JOEL KOTKIN: The Zaibatsu-ization of America: Our tech overlords have forsaken innovation for consolidation.
Enthusiasts of “the new economy” long cherished the notion that it would be different from the unenlightened, sluggish, and piggish older one. Yet our economy seems increasingly to resemble not some hippy capitalist utopia, but the deeply concentrated economy of pre-war Japan.
At the time, Japan had developed an economic model around a handful of large corporate conglomerates called zaibatsu. Organized as a “financial clique,” with a bank at the center, these firms extended their interests into virtually all economic activity. They included Mitsui, Mitsubishi, Sumitomo, and Yasuda. Mitsubishi led the way in shipbuilding, steel, and of course aircraft, being the creator of the famous Zero fighter.
Until bested by their onetime allies in the military, the zaibatsu dominated Japan. The war initially benefited them, but ultimately ruined their businesses as Japan was devastated. Yet they were so essential to the function of the economy that they were gradually rehabilitated during the U.S. occupation, recreating their historic pattern of using smaller firms as convenient subordinates.
Today we see the rise of a few companies, who have moved into virtually every aspect of our economy. The nerds of Silicon Valley are no longer just interested in gadgets to make life better but are seizing control of both the production and dissemination of information. Arguably the greatest beneficiaries of a pandemic that hooked people ever more on their products, the tech giants now have the capital to lead the drive into space and the forced march to electrical vehicles, while also looking into dominating more prosaic fields like healthcare and finance.
The zaibatu-ization of America’s economy presents an enormous problem of governance. Our constitutional structure is based on the notion of many competing players. When concentration became too evident, and politically potent, as during the early decades of the last century, measures were taken to slow, and even reverse, over-concentration. Yet in the past few decades, the largest emerging corporate interests—Meta, Google, Apple, Microsoft, Amazon—and a handful of large financial institutions gained unprecedented control over the economy. By last summer six tech firms, including Tesla, accounted for half the value of the NASQAQ 100. By 2020, the five largest tech companies had total revenue amounting to half of those of all state governments combined. . . .
We are a long way from the early days of Silicon Valley, a remarkable mashup of new and old companies, full of enthusiasts eager to build new products that often challenged the existing corporate hierarchy.

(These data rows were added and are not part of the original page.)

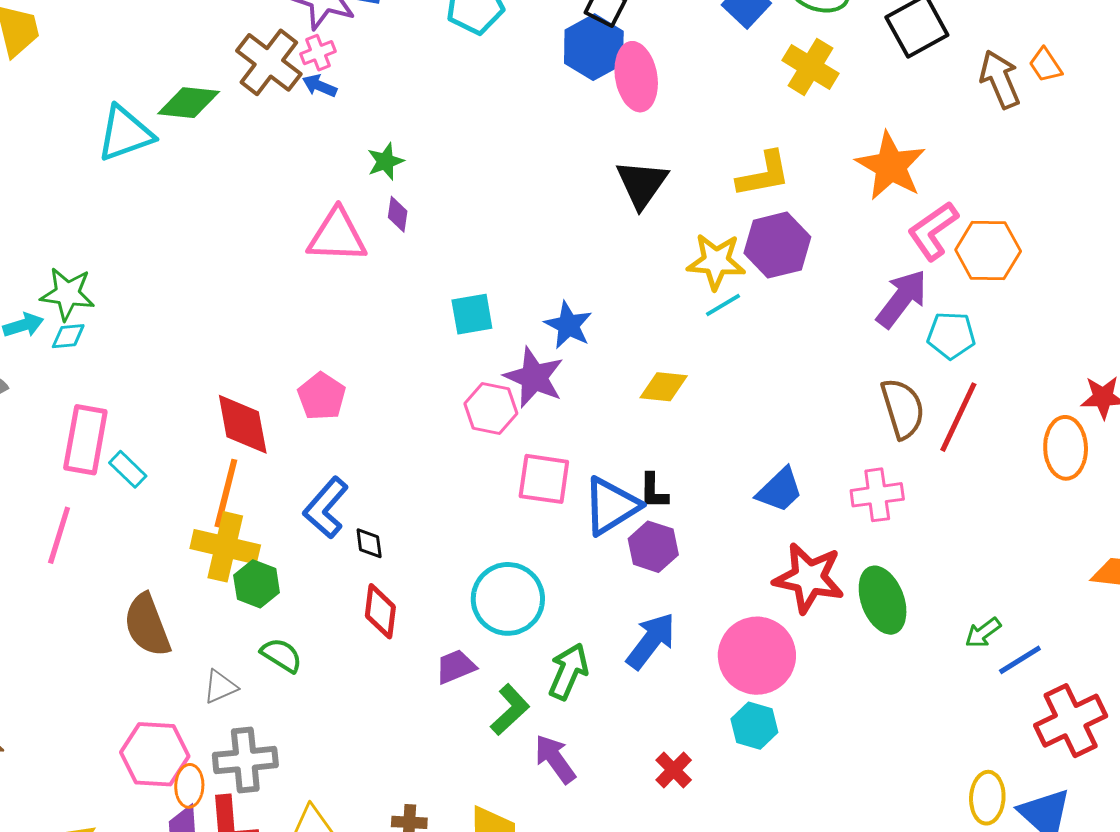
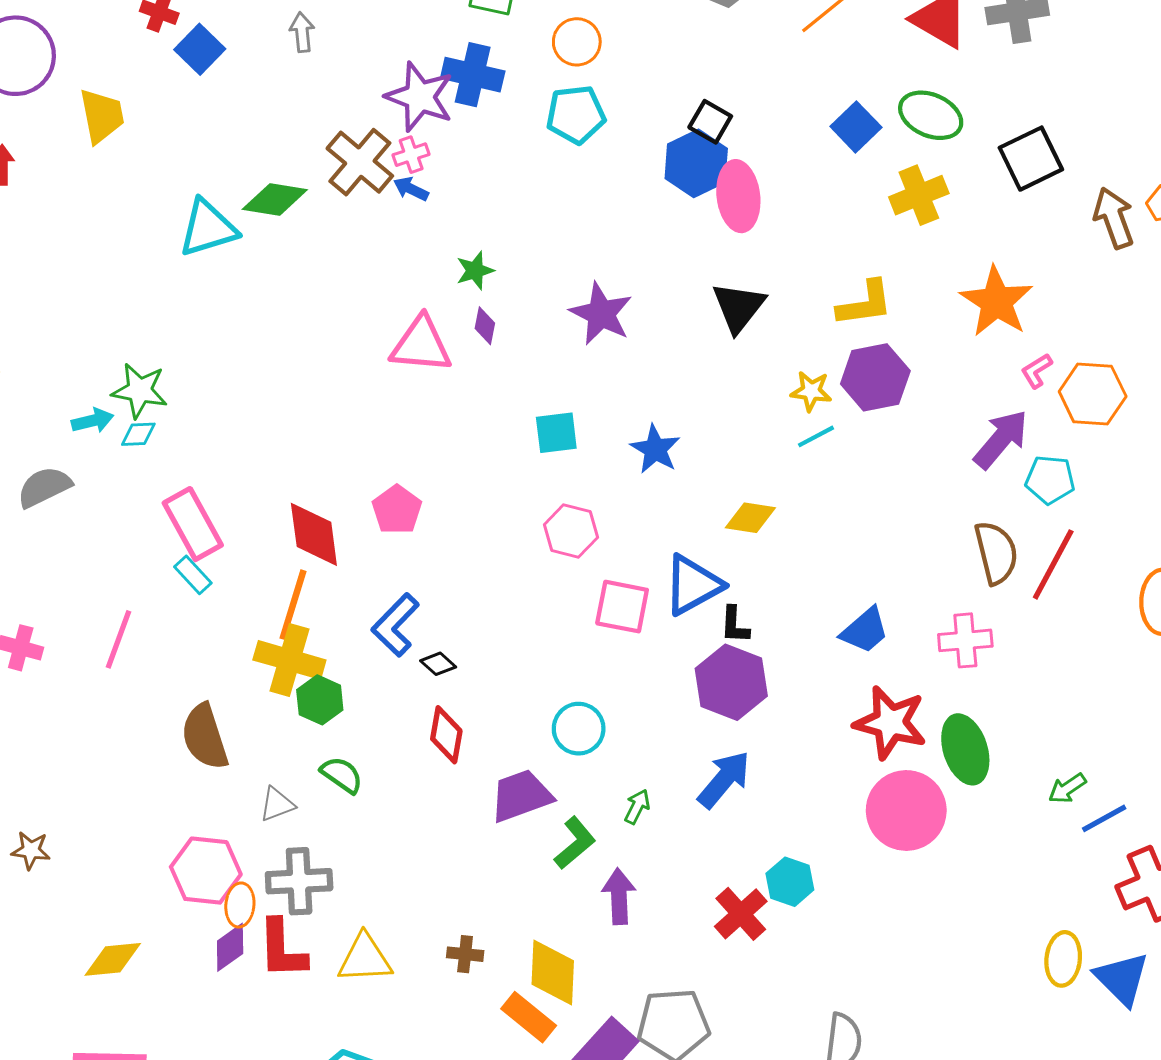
yellow cross: (810, 67) -> (919, 195), turned 34
pink L-shape: (933, 231) -> (1037, 371), size x0.6
yellow star: (716, 262) -> (811, 391), size x0.7
purple star: (534, 377) -> (601, 314), moved
pink rectangle: (85, 440) -> (193, 524), moved, turned -42
blue triangle: (611, 506) -> (693, 585), moved
black diamond: (369, 543) -> (438, 664), turned -44
purple hexagon: (653, 547) -> (731, 682), size x1.4
cyan circle: (508, 599) -> (579, 729), size x0.7
pink circle: (757, 656) -> (906, 810), moved
purple trapezoid: (456, 667) -> (521, 796), size x1.5
green arrow: (568, 671) -> (637, 807), size x0.6
cyan hexagon: (754, 726) -> (790, 882), moved
purple arrow: (555, 759) -> (619, 896), turned 30
red cross: (674, 770) -> (741, 914), size x1.4

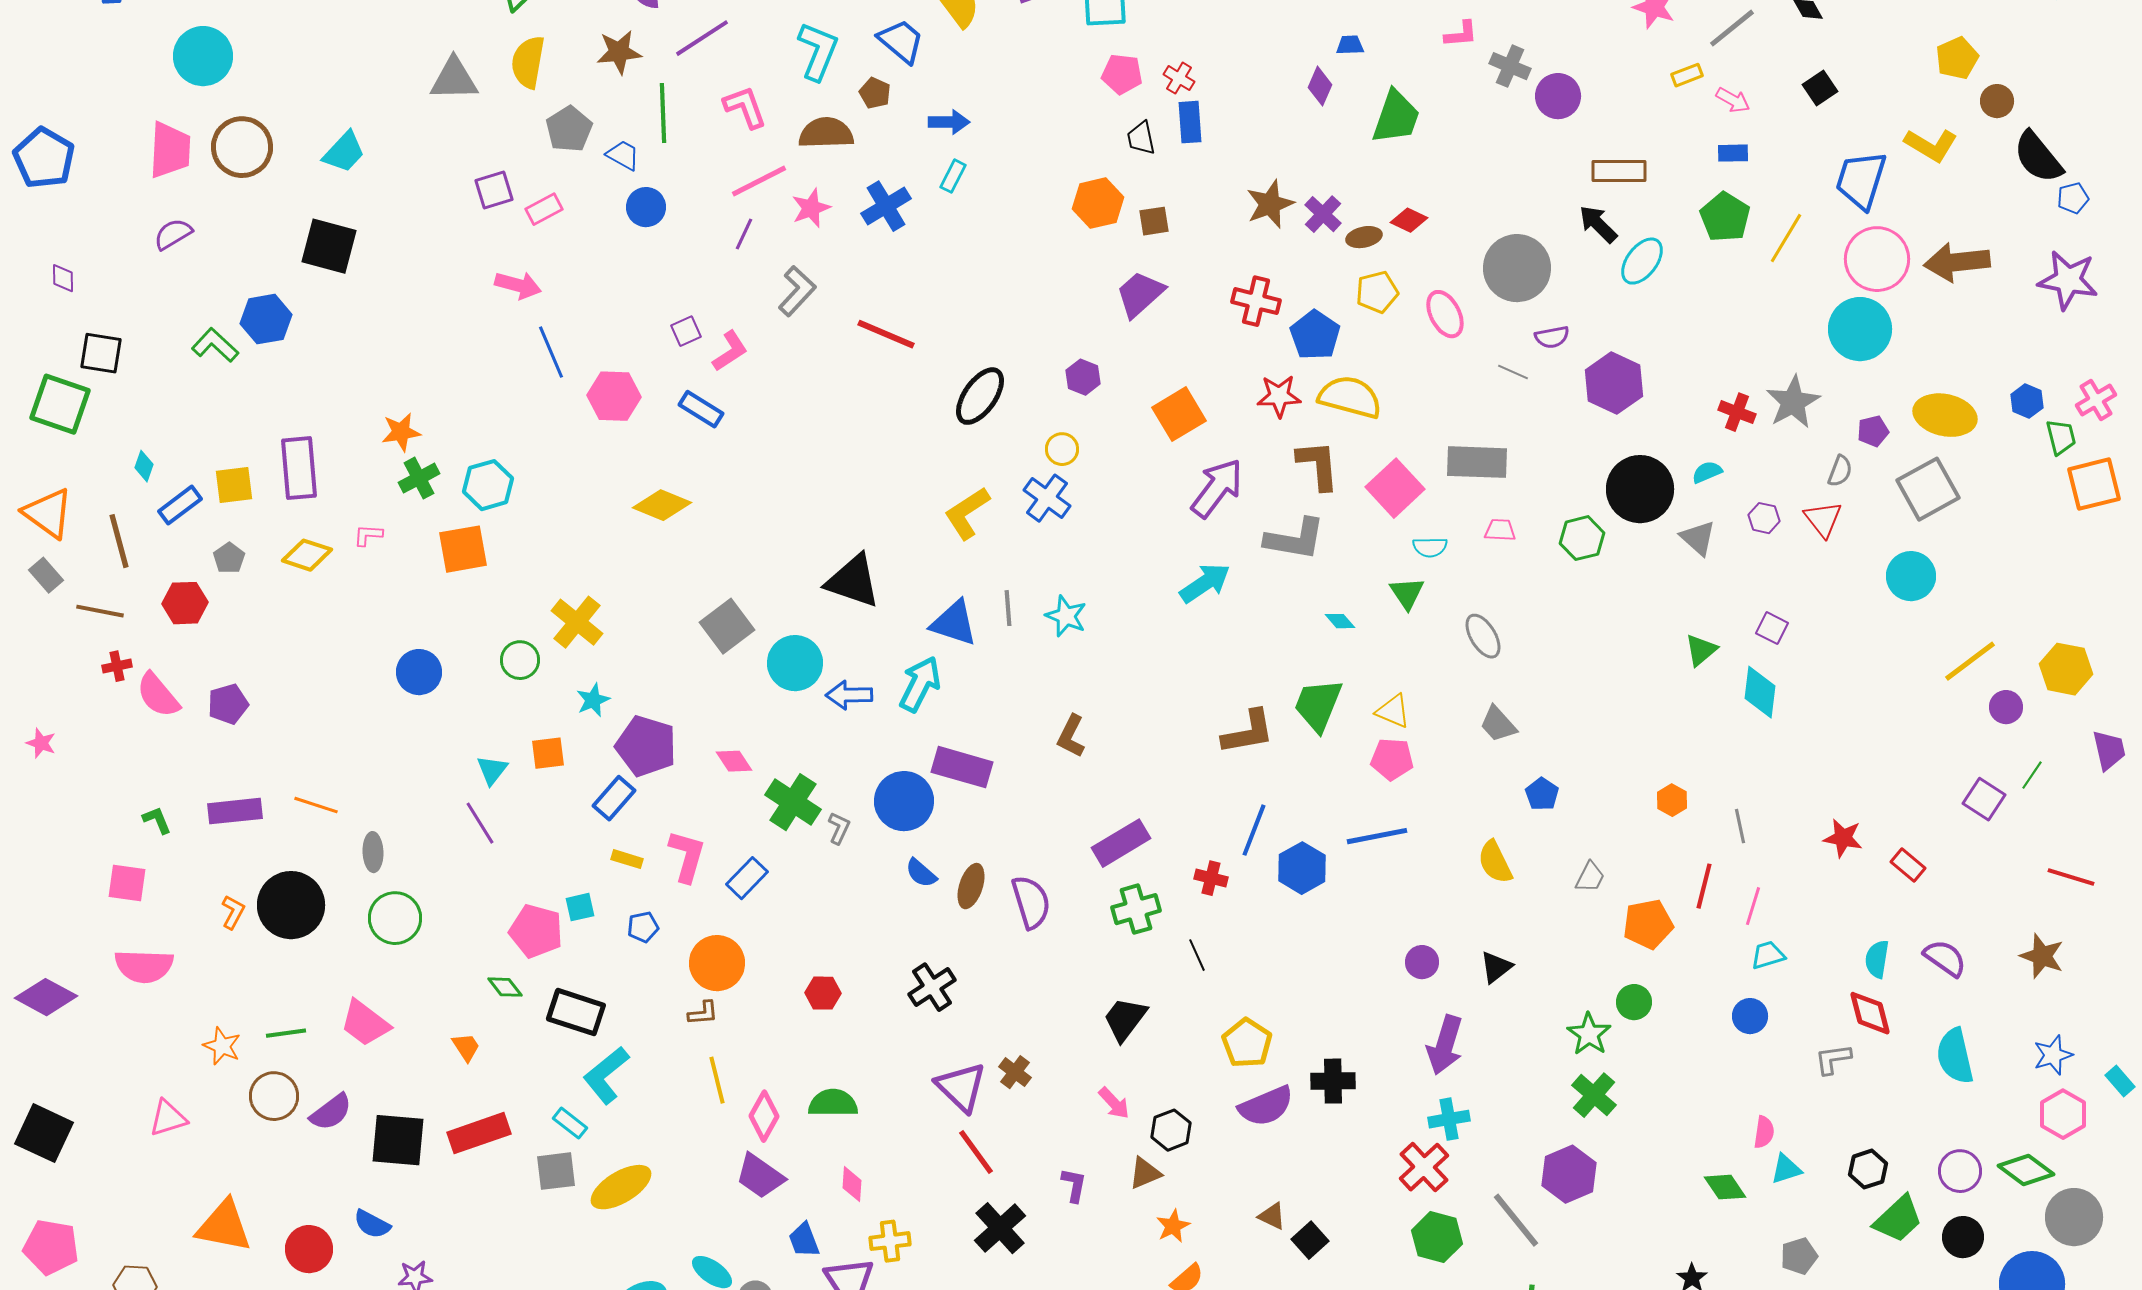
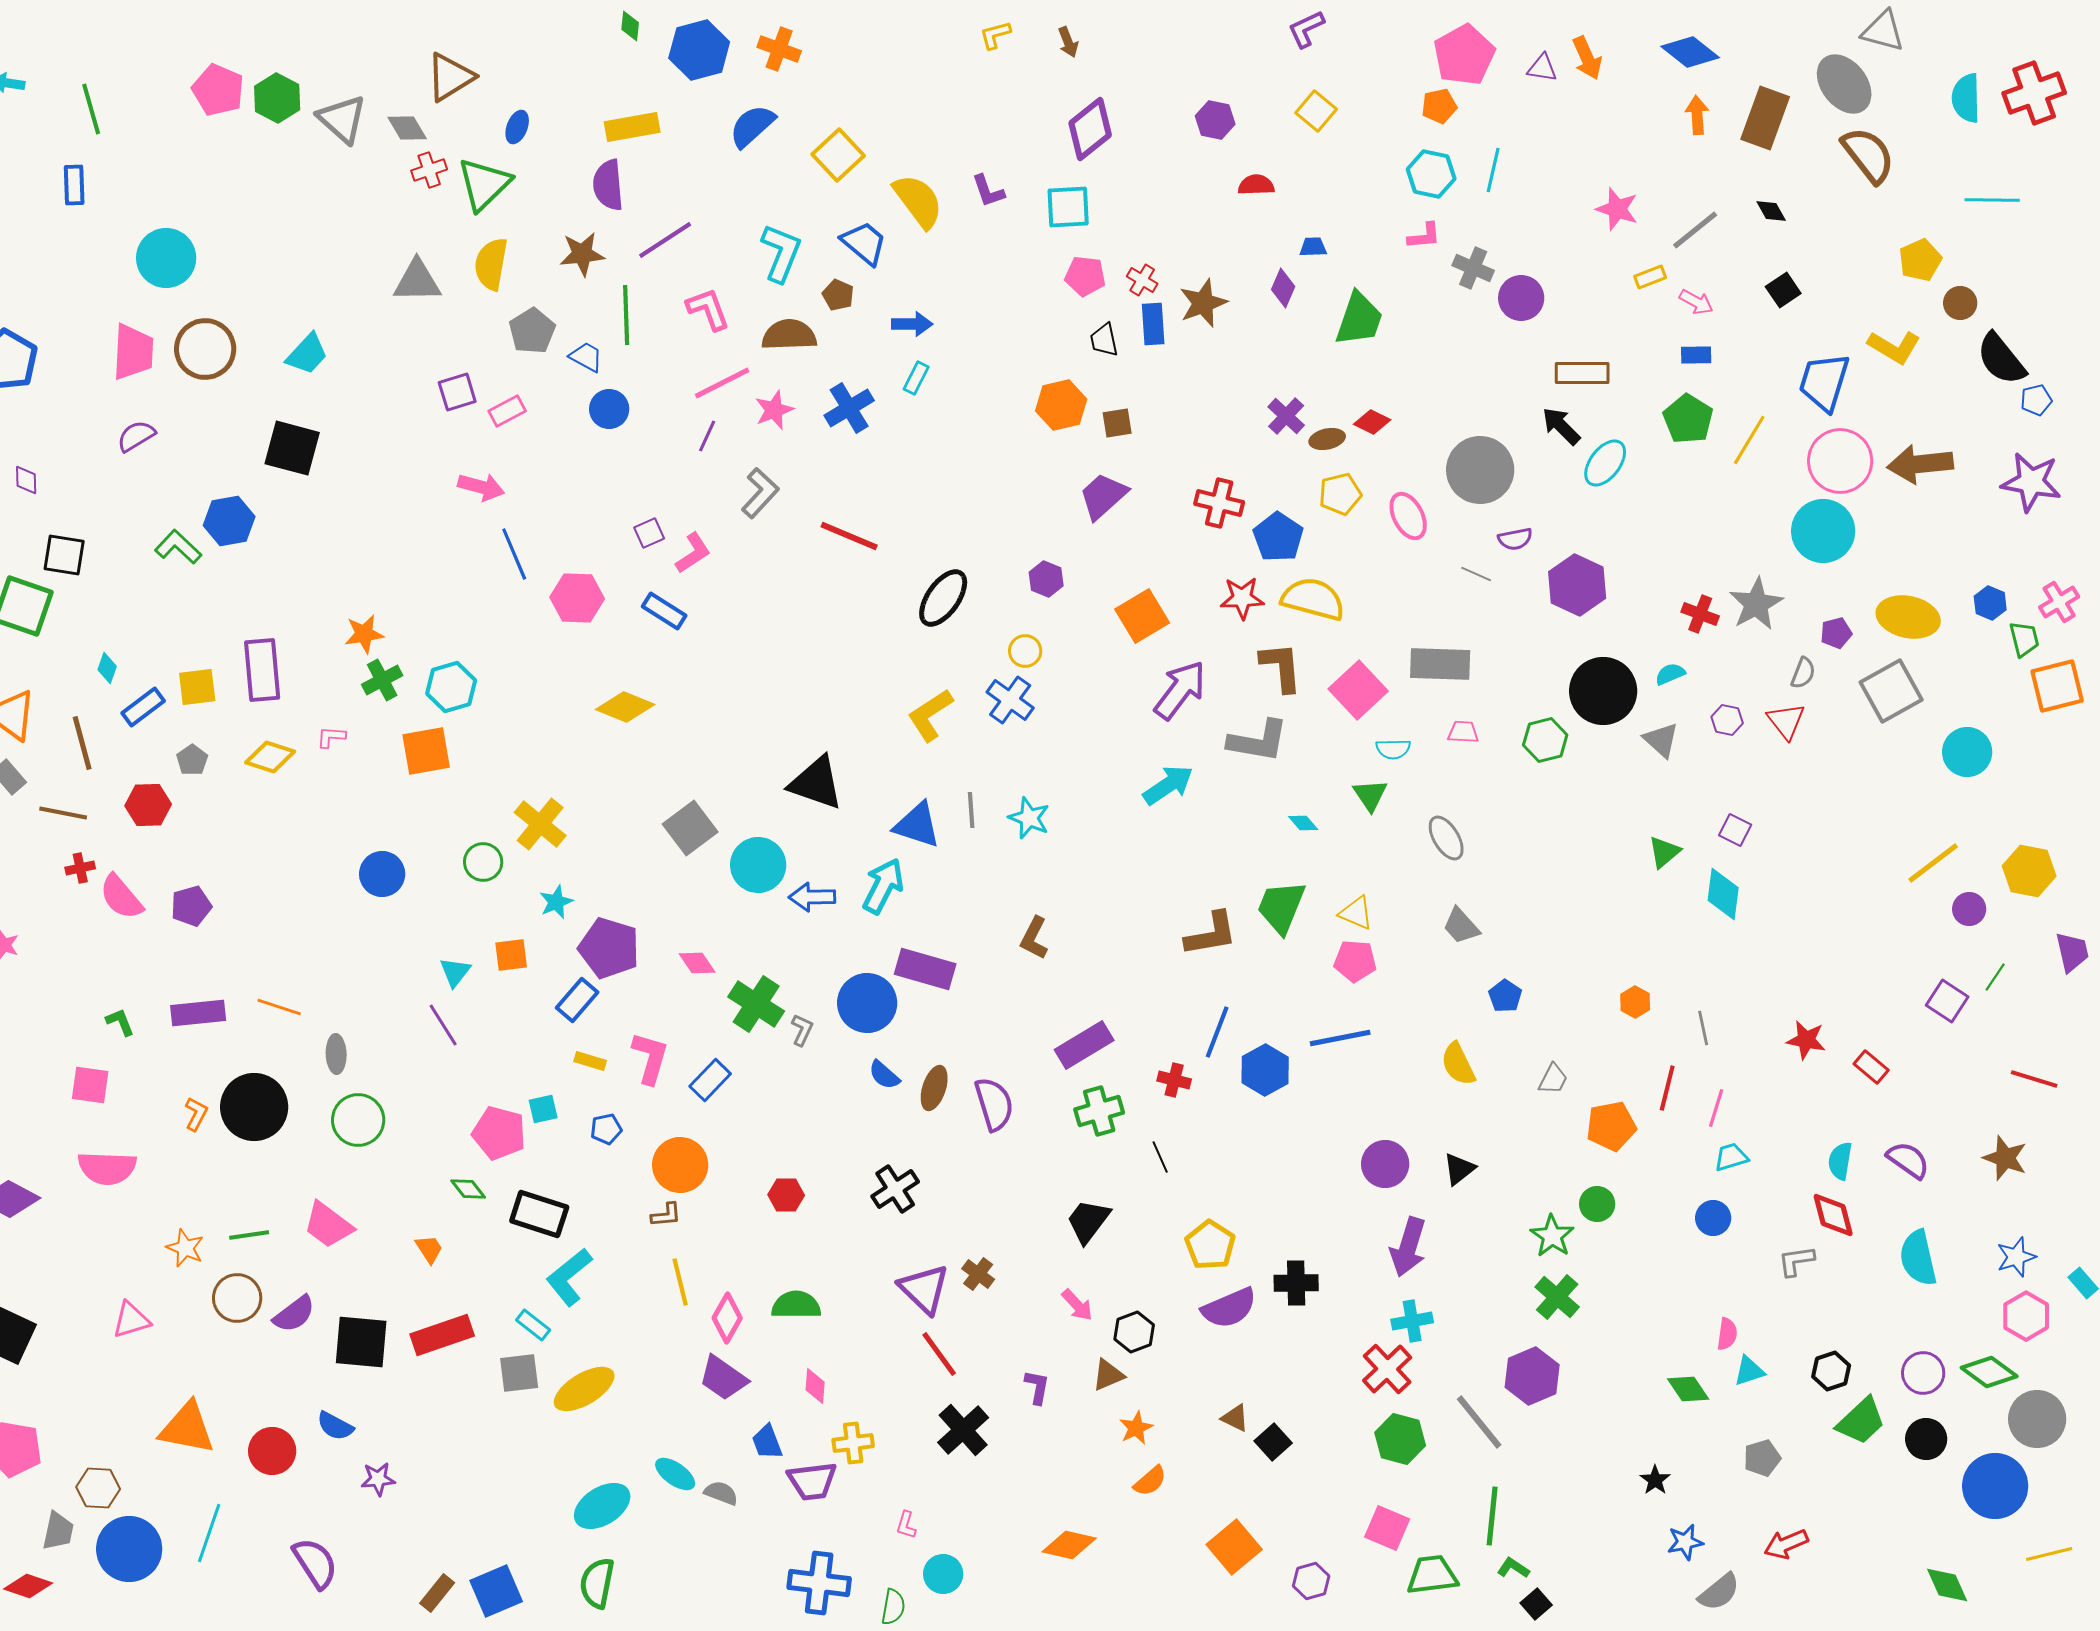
brown star: (1270, 204) -> (1203, 303), moved
cyan circle: (1911, 576) -> (1967, 752), moved
purple circle: (1422, 962) -> (1385, 1164), size x1.4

I personally witnessed the exciting birth of this revolution; now these same companies are the hierarchy, and like hierarchies in general, they have become oppressive towards competitors and far less creative than they once were.
They are busily taking control of the means of information. Amazon, Microsoft, and Google already dominate the cloud and are now seeking control of underwater cables; in the past decade the large tech giants have boosted their share of undersea cable traffic from less than ten percent to roughly two-thirds.
The CEOs may still wear hoodies and speak woke, but they essentially seek, like other monopolists, to consolidate their market position, making them both essentially risk-averse, anti-competitive, and overweening. Mike Malone, who has chronicled Silicon Valley over the past quarter century, sees the Valley as having lost much of its egalitarian ethos; the new masters of tech, he suggests, have shifted “from…blue-collar kids to the children of privilege,” while also moving away from the production ethos that made the Valley so inspiring and egalitarian. “An intensely competitive industry,” he suggests, has become enamored with the allure of “the sure thing” backed by massive capital. If there is a potential competitor, they simply buy it.
Yet in many ways, the new tech zaibatsu differ from their Japanese counterparts in critical ways, particular in terms of place and national loyalty.
Break them up.
Plus: “Our new chieftains have no national allegiance.”